> Work task:
Among the lines below, copy exactly those from the one with "VOX REPRODUCTIONS" through the one with "POPULAR BRANDS", counting both ends.

> Study material:

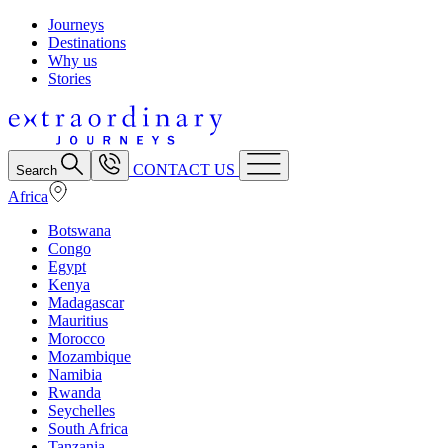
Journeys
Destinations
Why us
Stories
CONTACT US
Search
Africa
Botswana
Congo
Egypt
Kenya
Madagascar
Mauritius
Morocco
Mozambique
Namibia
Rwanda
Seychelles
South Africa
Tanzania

* * *

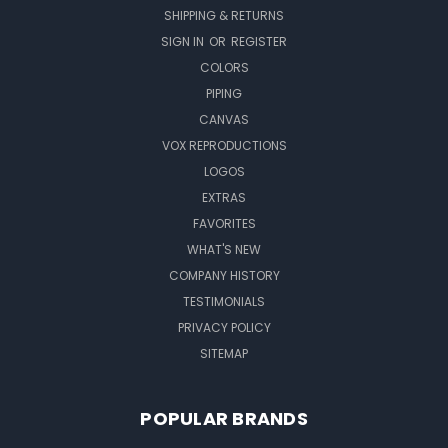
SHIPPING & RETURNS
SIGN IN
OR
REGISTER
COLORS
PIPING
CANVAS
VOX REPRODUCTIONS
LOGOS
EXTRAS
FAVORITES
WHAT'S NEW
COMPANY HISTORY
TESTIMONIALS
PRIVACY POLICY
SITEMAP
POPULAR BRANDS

--

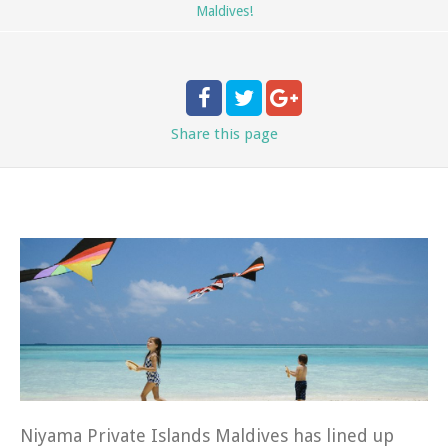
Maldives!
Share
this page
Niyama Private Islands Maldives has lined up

> Output below:
VOX REPRODUCTIONS
LOGOS
EXTRAS
FAVORITES
WHAT'S NEW
COMPANY HISTORY
TESTIMONIALS
PRIVACY POLICY
SITEMAP
POPULAR BRANDS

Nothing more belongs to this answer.